Perhaps Macbeth is manipulating Macduff in some way –  Malcolm is realistic enough to recognise that when a King gives an order his subjects must obey even if they disagree with their orders (“A good and virtuous nature may recoil in an imperial charge“). Malcolm could be described as paranoid here but his reluctance to trust others is hardly surprising given the circumstances (he’s afraid he’s being lured back home under false pretences so that Macbeth can murder him) so he puts Macduff to the test, claiming that he possesses all manner of vices which would make him an even worse King than Macbeth. Once it is clear that Macduff’s loyalties lie with his beloved Scotland, Malcolm reveals the truth and together they promise to restore Scotland to her former glory. We feel reassured that Malcolm is an intelligent man with a clear sense of the virtues a Kind should possess and of the responsibilites that Kingship brings. His primary concern is to restore Scotland to her former glory. He knows that “our country sinks beneath the yoke. It weeps, it bleeds and each new day a gash is added to her wounds” but he feels confident that divine justice will play its part in their inevitable victory: “the powers above put on their instruments” “the night is long that never finds the day”.

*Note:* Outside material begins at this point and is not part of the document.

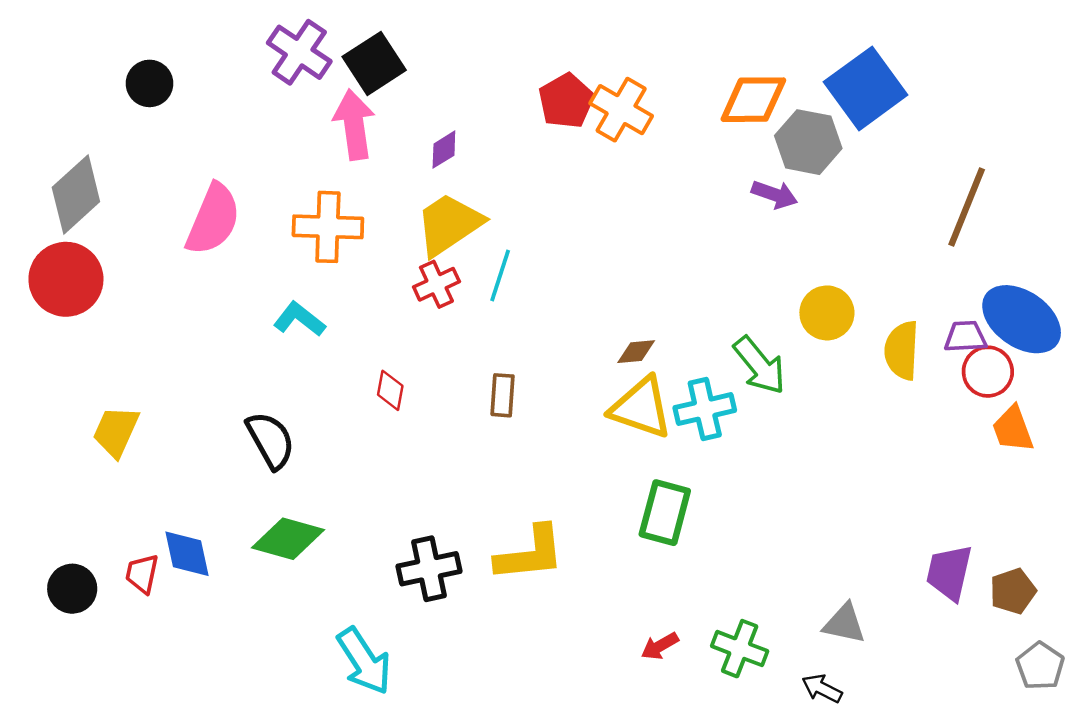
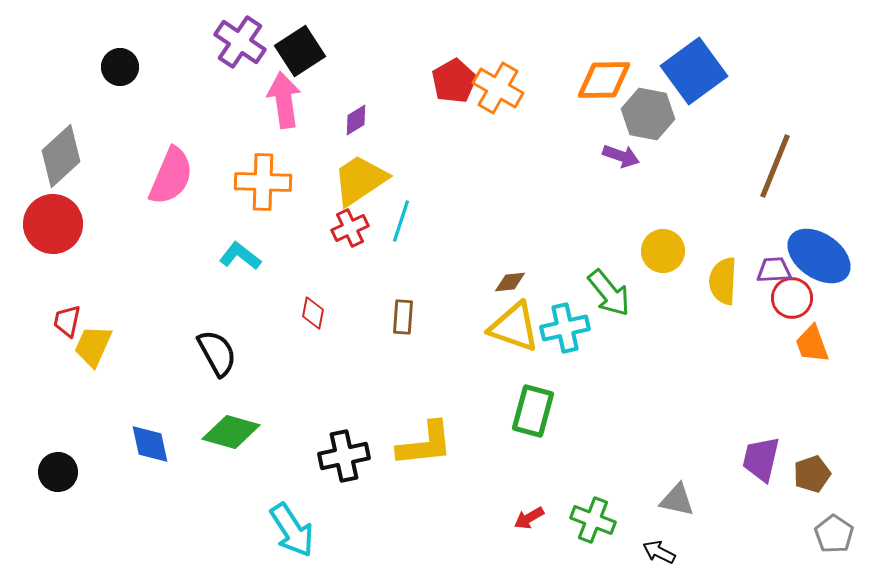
red trapezoid: (142, 574) -> (67, 321), moved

The only criticism I’d make of him is his response to bad news. Back at the beginning of the play when Macduff reveals “Your royal father’s murdered” Malcolm responds “O! By whom“. Not exactly the response you expect from a man who’s just been told that his father is dead! His lack of emotion makes him seem rather heartless and his immediate switch to tactical considerations (“to show an unfelt sorrow is an office that the false man doth easy. I’ll to England“) makes him seem capable of an almost inhuman calm.  Macduff actually seems more upset at Duncan’s death (“O horror, horror, horror! Tongue nor heart cannot conceive nor name thee“) than his own sons do.

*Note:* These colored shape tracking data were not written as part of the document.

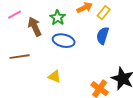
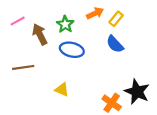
blue semicircle: (103, 36) -> (115, 44), turned -60

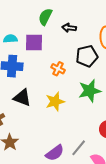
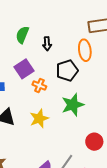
black arrow: (69, 28) -> (47, 44), turned -96
purple square: (34, 43) -> (24, 69), moved, turned -30

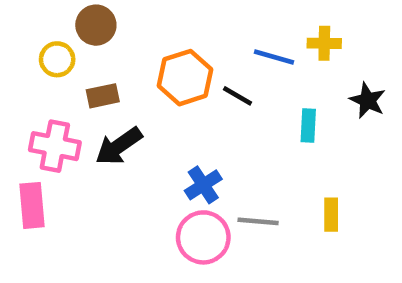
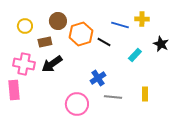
brown circle: (96, 25) -> (58, 21), moved
cyan rectangle: (308, 126) -> (135, 55), turned 40
blue cross: (203, 185) -> (98, 78), moved
pink circle: (203, 237) -> (77, 104), moved

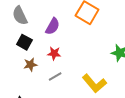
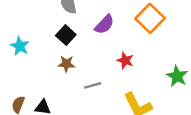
red star: (54, 53) -> (125, 60), moved

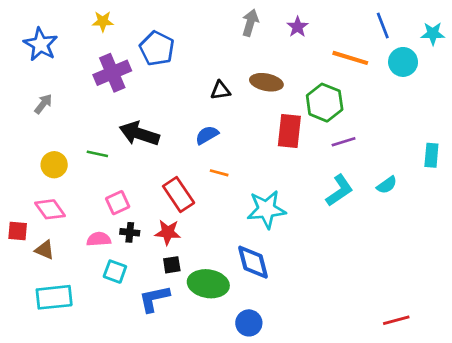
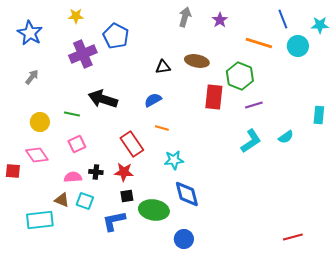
pink square: (118, 203) -> (77, 144), moved
cyan star: (266, 209) -> (174, 160), moved, size x0.7
brown triangle: (45, 250) -> (62, 200), moved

Later when it is revealed that Macduff’s wife and children have been brutally murdered he again appears rather cold and callous: he tells Macduff to “dispute it like a man“, not giving him even a moment to process the enormity of his loss but instead urging him to “let grief convert to anger; blunt not the heart, enrage it”.

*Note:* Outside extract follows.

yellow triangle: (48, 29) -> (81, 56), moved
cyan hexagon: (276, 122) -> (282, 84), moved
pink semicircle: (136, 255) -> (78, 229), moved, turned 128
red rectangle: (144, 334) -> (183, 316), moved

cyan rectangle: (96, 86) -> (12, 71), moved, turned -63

The second scene where we really see what Malcolm is made of is when he is finally crowned King. Here he finally seems genuinely concerned about those soldiers who have not yet returned from the battle and when Old Siward receives news of his son’s death, Malcolm finally reveals a more compassionate side stating “he’s worth more sorrow and that I’ll spend for him“. Unlike his father he rewards all of those who fought for him equally, with the new title of earls and immediately makes plans to welcome home those who fled Macbeth’s tyranny, including his brother Donalbain. He is decisive and businesslike, proclaiming that “by the grace of God” he will attend to everything else that needs to be done and invites then all to his coronation. It’s only to be expected that he describes Macbeth and Lady Macbeth in such derogatory terms (as a “dead butcher” and “fiend-like queen“). We are left feeling that he will be a capable, wise and fair King but noetheless the essential blandness of his goodness makes him rather boring by comparison to the complex usurper whose head will now decorate the battlements as a warning to those who would challenge the rightful King.